_WHAT YOU HAVE TO DO:_ Find the line with "Удобная посадка" in the entries below, then reproduce it and every line after it down to and including the line with "Любого времени года", exactly.

_LISTED RECORDS:_
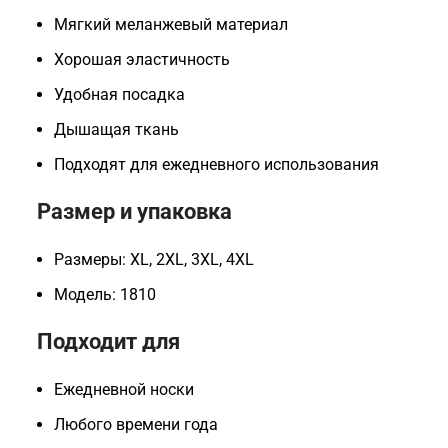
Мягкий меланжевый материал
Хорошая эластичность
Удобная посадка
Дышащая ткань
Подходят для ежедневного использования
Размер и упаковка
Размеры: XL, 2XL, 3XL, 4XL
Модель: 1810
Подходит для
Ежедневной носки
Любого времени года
--
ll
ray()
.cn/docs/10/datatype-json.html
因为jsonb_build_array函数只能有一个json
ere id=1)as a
--
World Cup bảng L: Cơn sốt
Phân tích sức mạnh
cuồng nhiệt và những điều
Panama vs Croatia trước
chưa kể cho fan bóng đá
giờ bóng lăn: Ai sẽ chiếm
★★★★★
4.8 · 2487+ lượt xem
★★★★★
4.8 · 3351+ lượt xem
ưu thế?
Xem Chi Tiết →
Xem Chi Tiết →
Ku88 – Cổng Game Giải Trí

_YOUR SOLUTION:_
Удобная посадка
Дышащая ткань
Подходят для ежедневного использования
Размер и упаковка
Размеры: XL, 2XL, 3XL, 4XL
Модель: 1810
Подходит для
Ежедневной носки
Любого времени года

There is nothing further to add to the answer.